# Would you get a nano tank?



## pottsburg (Aug 30, 2006)

a 24 gallon complete with wet/dry and even a skimmer is $225

is it worth it-for the money and luxury of being self contained if you wanted to have a small tank?


----------



## moron (May 26, 2006)

Its not that bad actually....if you really like it, I'd say go for it, if your planning to get it :nod:


----------



## Guest (Dec 29, 2006)

Absolutely. Ive kept and maintained many nanos for myself and others, they are a joy to keep and always keep ya interested and busy.


----------



## nswhite (Mar 23, 2005)

I have a 10gal in my kitchen. I like them because they are so cheap. I would get one.


----------



## Mettle (Dec 29, 2003)

That's a good price for a 24 gal. I'd say take advantage of that price.


----------



## beercandan (Nov 3, 2004)

that is a good deal. lights included also?


----------



## Fresh2salt (Jul 16, 2004)

sound like a decent price to me . go for it .


----------



## Trigga (Jul 1, 2006)

Get it!


----------



## bjmarche (Jun 30, 2005)

I've got two nano's, a 10 gallon with a tiger shrimp and a few goby's, and a 30 gallon with a Peacock Mantis Shrimp.
I really enjoy both of them, so I say go for it, it's worth the money.


----------



## pottsburg (Aug 30, 2006)

The lights are good enough to have soft coral in it. I'm going to go ahead and get her the 24 as part of a graduation/homewarming gift. She closed on her pimping condo today.....1,200 sq ft of home sweet home!


----------



## taylorhedrich (Mar 2, 2005)

I think that they could be a pretty neat little aquarium to own.


----------



## watermonst3rs (Feb 15, 2004)

That sounds like the 24 gallon BioCube or Oddessey nano tank we sell at our shop. Comes with wet/dry/skimmer and 48 watt compact lighting. Theyre POS.

Small salt water tanks are harder to maintain than a larger one. More room for error than in a large tank. I know a lot of customers who tried to 14 or 24 nano and end up selling it.


----------



## pottsburg (Aug 30, 2006)

How are they POS? There were two there-the biocube and aquapod (I hate that gimmicky name.....leave Apple alone!) The aquapod had better lighting and was 5 gallons smaller


----------



## Death in #'s (Apr 29, 2003)

i have a 12g sw nano i love it


----------



## nismo driver (Jan 27, 2004)

skimmer and wet dry?

good price but nanos generally the idea is to keep it as simple as possible the low water volume makes it possible to run with out a wet/dry which is a nitrate factory any way and with out a skimmer a because small water changes are very easy with a low volume system and eliminate the need for a skimmer plus in a tank that small there aer very few fish that can be housed so your need for a skimmer is further reduced..

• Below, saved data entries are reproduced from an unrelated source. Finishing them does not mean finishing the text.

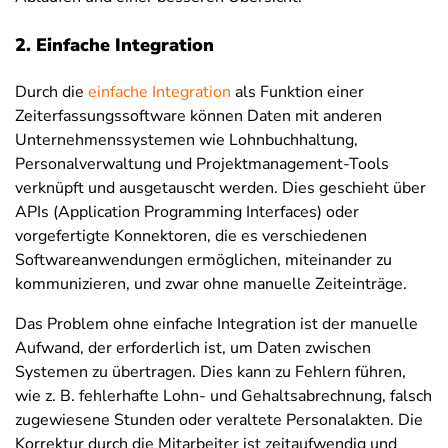
2. Einfache Integration
Durch die
einfache Integration
als Funktion einer
Zeiterfassungssoftware können Daten mit anderen
Unternehmenssystemen wie Lohnbuchhaltung,
Personalverwaltung und Projektmanagement-Tools
verknüpft und ausgetauscht werden. Dies geschieht über
APIs (Application Programming Interfaces) oder
vorgefertigte Konnektoren, die es verschiedenen
Softwareanwendungen ermöglichen, miteinander zu
kommunizieren, und zwar ohne manuelle Zeiteinträge.
Das Problem ohne einfache Integration ist der manuelle
Aufwand, der erforderlich ist, um Daten zwischen
Systemen zu übertragen. Dies kann zu Fehlern führen,
wie z. B. fehlerhafte Lohn- und Gehaltsabrechnung, falsch
zugewiesene Stunden oder veraltete Personalakten. Die
Korrektur durch die Mitarbeiter ist zeitaufwendig und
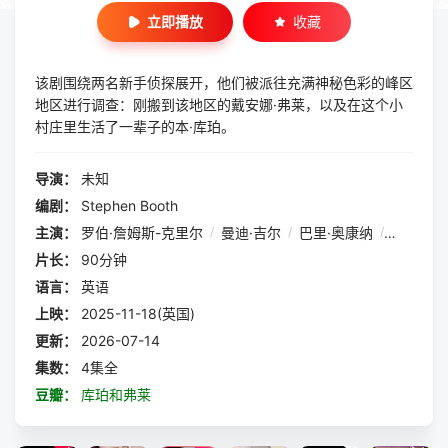
立即播放
收藏
该剧围绕两名新手侦探展开，他们被派往充满神秘色彩的峰区
地区进行调查：刚搬到该地区的戴安娜·弗莱，以及在这个小
村庄里生活了一辈子的本·库珀。
导演：
未知
编剧：
Stephen Booth
主演：
罗伯·詹姆斯-克里尔
/
曼迪·吉尔
/
巴里·奥康纳
/
尼娅姆·
片长：
90分钟
语言：
英语
上映：
2025-11-18(英国)
更新：
2026-07-14
集数：
4集全
豆瓣：
库珀和弗莱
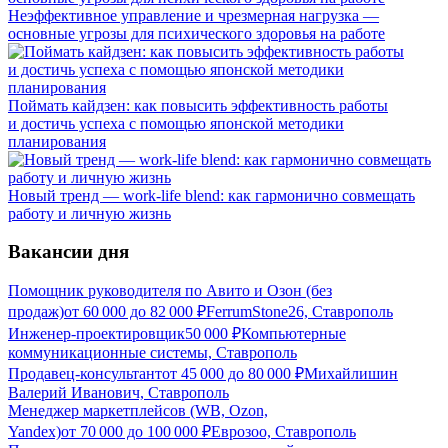
Неэффективное управление и чрезмерная нагрузка —
основные угрозы для психического здоровья на работе
Поймать кайдзен: как повысить эффективность работы
и достичь успеха с помощью японской методики
планирования
Новый тренд — work-life blend: как гармонично совмещать
работу и личную жизнь
Вакансии дня
Помощник руководителя по Авито и Озон (без
продаж)
от
60 000
до
82 000
₽
FerrumStone26, Ставрополь
Инженер-проектировщик
50 000
₽
Компьютерные
коммуникационные системы, Ставрополь
Продавец-консультант
от
45 000
до
80 000
₽
Михайлишин
Валерий Иванович, Ставрополь
Менеджер маркетплейсов (WB, Ozon,
Yandex)
от
70 000
до
100 000
₽
Еврозоо, Ставрополь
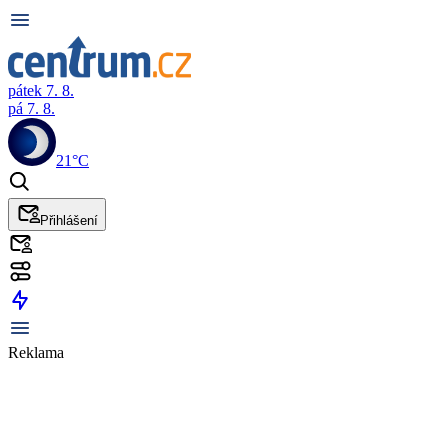
pátek 7. 8.
pá 7. 8.
21°C
Přihlášení
Reklama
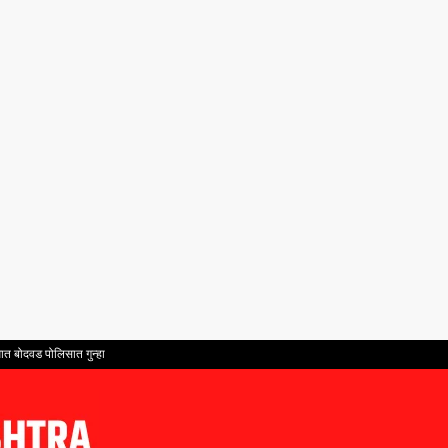
ात बोदवड पोलिसात गुन्हा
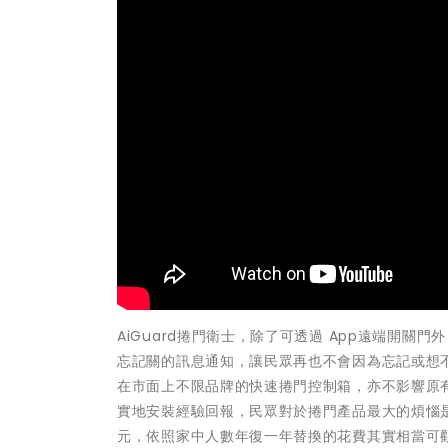
AiGuard捲門衛士，除了可透過 App遠端開
忘記關的訊息通知，讓民眾再也不會因為忘記或想不
在市面上不限品牌的快速捲門控制箱，亦不影響原
實地安裝經驗回報，民眾對於捲門產品最大的煩惱是
元，依照家中人數年復一年替換的花費其實相當可觀，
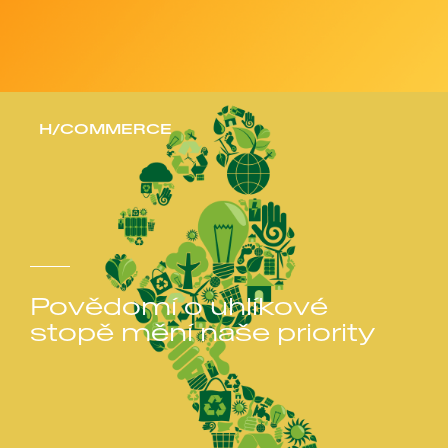
H/COMMERCE
Povědomí o uhlíkové
stopě mění naše priority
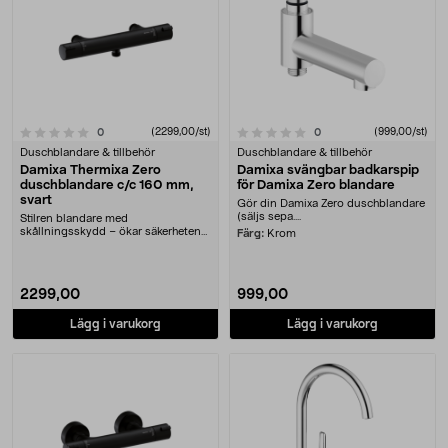
0.0 av 5 stjärnor
recensioner
(2299,00/st)
recensioner
(999,00/st)
0
0
Duschblandare & tillbehör
Duschblandare & tillbehör
Damixa Thermixa Zero
Damixa svängbar badkarspip
duschblandare c/c 160 mm,
för Damixa Zero blandare
svart
Gör din Damixa Zero duschblandare
(säljs sepa....
Stilren blandare med
skållningsskydd – ökar säkerheten
Färg:
Krom
för hela familjen. Damixa....
2299,00
999,00
Lägg i varukorg
Lägg i varukorg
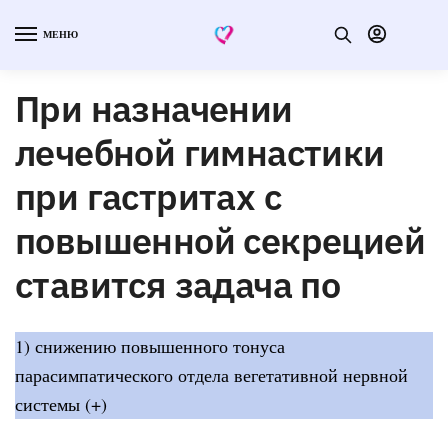
МЕНЮ
При назначении
лечебной гимнастики
при гастритах с
повышенной секрецией
ставится задача по
1) снижению повышенного тонуса
парасимпатического отдела вегетативной нервной
системы (+)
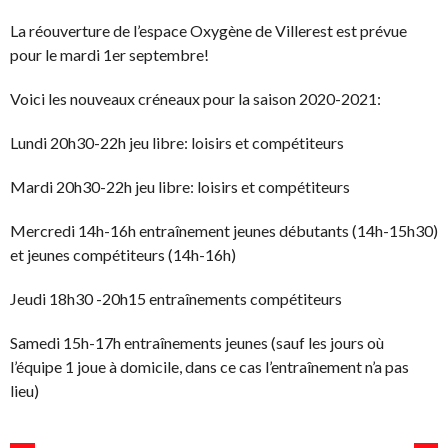
La réouverture de l’espace Oxygène de Villerest est prévue
pour le mardi 1er septembre!
Voici les nouveaux créneaux pour la saison 2020-2021:
Lundi 20h30-22h jeu libre: loisirs et compétiteurs
Mardi 20h30-22h jeu libre: loisirs et compétiteurs
Mercredi 14h-16h entraînement jeunes débutants (14h-15h30)
et jeunes compétiteurs (14h-16h)
Jeudi 18h30 -20h15 entraînements compétiteurs
Samedi 15h-17h entraînements jeunes (sauf les jours où
l’équipe 1 joue à domicile, dans ce cas l’entraînement n’a pas
lieu)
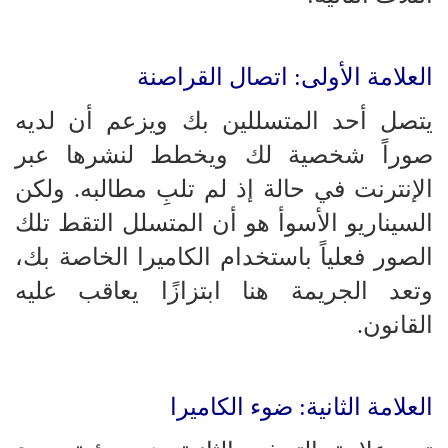
العلامة الأولى: اتصال القراصنة
يتصل أحد المتسللين بك ويزعم أن لديه
صوراً شخصية لك ويخطط لنشرها عبر
الإنترنت في حالة إذ لم تلبِ مطالبه. ولكن
السيناريو الأسوأ هو أن المتسلل التقط تلك
الصور فعلياً باستخدام الكاميرا الخاصة بك،
وتعد الجريمة هنا ابتزازًا يعاقب عليه
القانون.
العلامة الثانية: ضوء الكاميرا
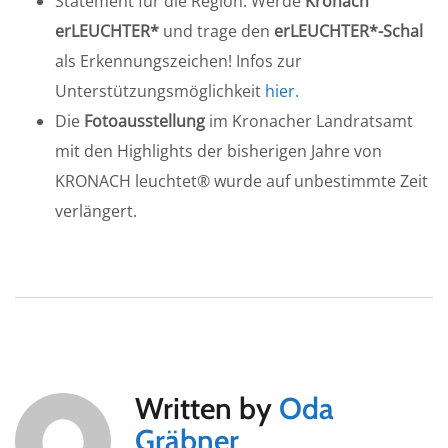
Statement für die Region: Werde
Kronach
erLEUCHTER*
und trage den
erLEUCHTER*-Schal
als Erkennungszeichen! Infos zur
Unterstützungsmöglichkeit
hier.
Die
Fotoausstellung
im Kronacher Landratsamt
mit den Highlights der bisherigen Jahre von
KRONACH leuchtet® wurde auf unbestimmte Zeit
verlängert.
Written by
Oda
Gräbner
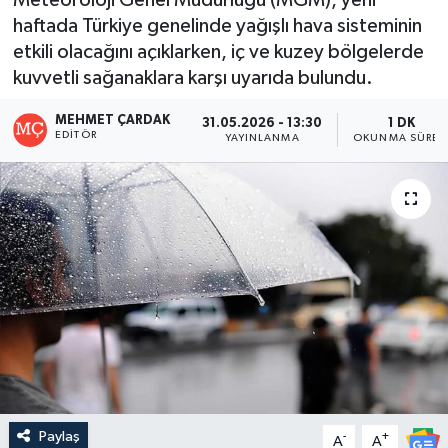
haftada Türkiye genelinde yağışlı hava sisteminin
etkili olacağını açıklarken, iç ve kuzey bölgelerde
kuvvetli sağanaklara karşı uyarıda bulundu.
MEHMET ÇARDAK
31.05.2026 - 13:30
1 DK
EDITÖR
YAYINLANMA
OKUNMA SÜRES
Paylaş
-
+
A
A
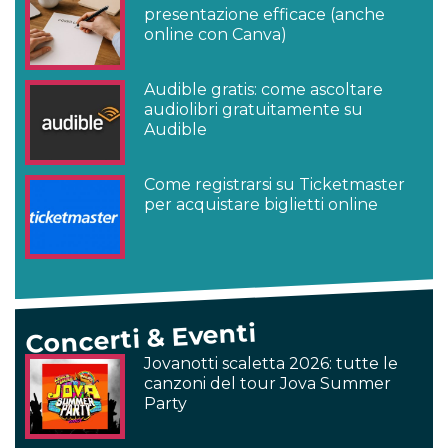
presentazione efficace (anche
online con Canva)
Audible gratis: come ascoltare
audiolibri gratuitamente su
Audible
Come registrarsi su Ticketmaster
per acquistare biglietti online
Concerti & Eventi
Jovanotti scaletta 2026: tutte le
canzoni del tour Jova Summer
Party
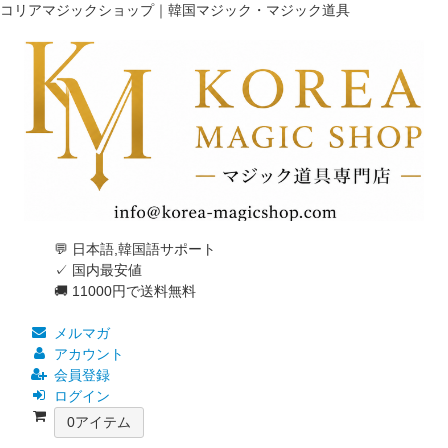
コリアマジックショップ｜韓国マジック・マジック道具
💬 日本語,韓国語サポート
✓ 国内最安値
🚚 11000円で送料無料
メルマガ
アカウント
会員登録
ログイン
0
アイテム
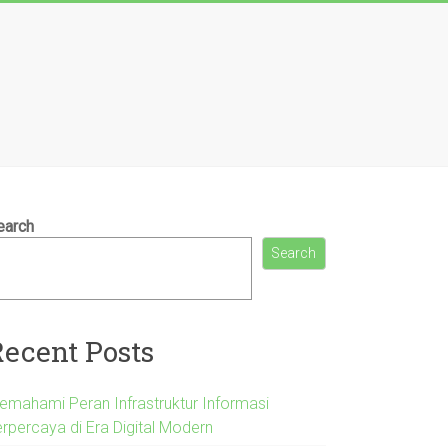
earch
Search
Recent Posts
emahami Peran Infrastruktur Informasi
erpercaya di Era Digital Modern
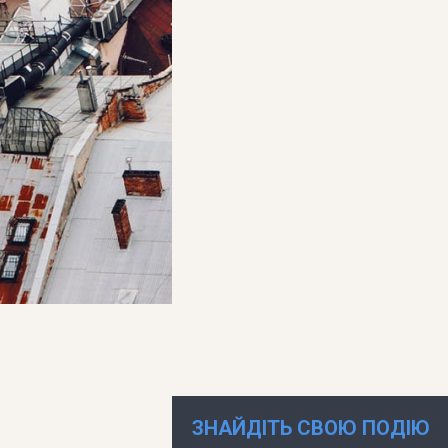
ЗНАЙДІТЬ СВОЮ ПОДІЮ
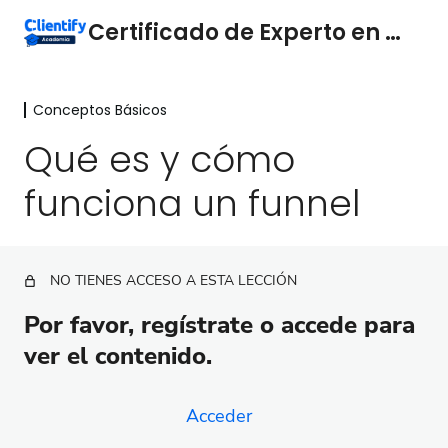
Certificado de Experto en Funnels
Conceptos Básicos
Marketing y ventas
3 lecciones
Qué es y cómo
Conceptos Básicos
funciona un funnel
Bienvenida
Qué es y cómo funciona un funnel
NO TIENES ACCESO A ESTA LECCIÓN
Los funnels y sus fases
Por favor, regístrate o accede para
Cómo planificar una automatización o un funnel
ver el contenido.
Medición y Optimización
5 lecciones
Tipos de Funnels
Acceder
25 lecciones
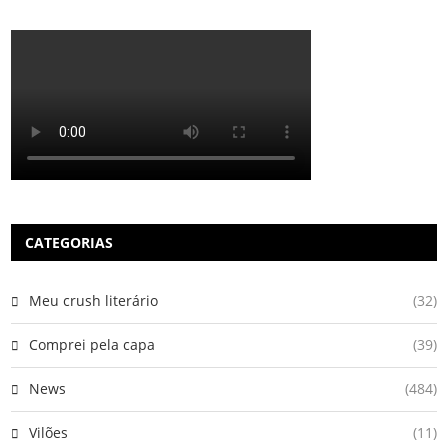
CATEGORIAS
Meu crush literário
(32)
Comprei pela capa
(39)
News
(484)
Vilões
(11)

also figure about another 250 for sand/rock/test kits/saltmix/and eventually when its ready small corals and cleaner crew..


----------



## pottsburg (Aug 30, 2006)

It's got a skimmer and wet/dry......are you saying the wet/dry wouldn't be good? I don't get it.

The only things going in the nano would be a few seahorses, like 3 or 4.


----------



## nismo driver (Jan 27, 2004)

pottsburg said:


> It's got a skimmer and wet/dry......are you saying the wet/dry wouldn't be good? I don't get it.
> 
> The only things going in the nano would be a few seahorses, like 3 or 4.


my approach to nano tanks is that a skimmer and wetdry is unnecessary and only complicates teh set more then necessary.. either way a nano requires alot of attention so its much easier to just do a weekly small water change then to deal with skimmers and sumps and wet dry .. most back pack skimmers do a mediocer job at best except fotr maybe the cpr but thats not really a cheap unit

sea horses are far from an easy thing to keep and im not sure a 24 gallon is a suitable home for that many i would seriously reconsider..


----------



## pottsburg (Aug 30, 2006)

Gotcha, I'm sure that 2 would be fine in a 24gal cube. I've been pricing it out and may just go ahead and get a 29gal for them.


----------



## nismo driver (Jan 27, 2004)

pottsburg said:


> Gotcha, I'm sure that 2 would be fine in a 24gal cube. I've been pricing it out and may just go ahead and get a 29gal for them.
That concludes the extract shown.